Menyambung Hidup dengan Merayapi Gedung dan Menara
Kendati dibayangi potensi kecelakaan, bekerja di ketinggian menjadi arena bagi sebagian orang untuk menyambung hidup. Memicu adrenalin telah menjadi rutinitas. Pekerja ini tak henti merayapi gedung-gedung dan menara di bawah langit Ibu Kota.
Di salah satu puncak menara telekomunikasi milik XL Axiata, beberapa waktu lalu, Jaka Malik (35) dengan cekatan memeriksa kondisi perangkat jaringan. Tanpa wajah khawatir, Jaka merayap tiang menara dengan cepat dan tenang.
Jaka sedang melaksanakan tugasnya sebagai petugas maintenance service atau jasa pemeliharaan menara PT Adyawinsa.
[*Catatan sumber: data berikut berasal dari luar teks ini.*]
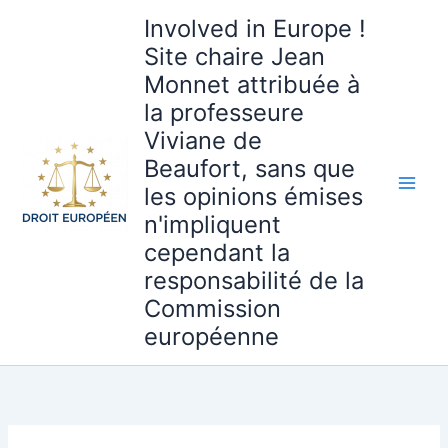
Aller
Involved in Europe !
au
Site chaire Jean
contenu
Monnet attribuée à
la professeure
Viviane de
Beaufort, sans que
les opinions émises
n'impliquent
cependant la
responsabilité de la
Commission
européenne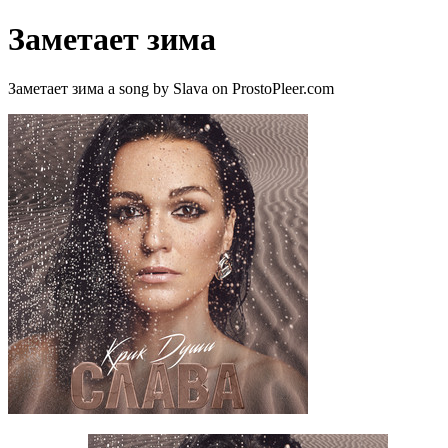
Заметает зима
Заметает зима a song by Slava on ProstoPleer.com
Perusahaannya tempat bekerja itu merupakan rekanan PT Huawei, yang ditunjuk merawat menara telekomunikasi milik XL Axiata.
Lelaki berusia 35 tahun itu memastikan tidak ada gangguan pada perangkat telekomunikasi yang sudah terpasang di menara setinggi sekitar 15 meter. Menara telekomunikasi dengan empat kaki yang tengah ia periksa tersebut berdiri kokoh di atap gedung di daerah Sawah Besar, Jakarta Pusat. Secara total, puncak menara tersebut berada di ketinggian sekitar 45 meter.
Dengan sigap tetapi hati-hati, Jaka merayap naik dan turun untuk memeriksa belasan perangkat di menara itu. Jaka menyadari, aktivitas tersebut bukanlah yang teraman di antara banyaknya pilihan pekerjaan lain.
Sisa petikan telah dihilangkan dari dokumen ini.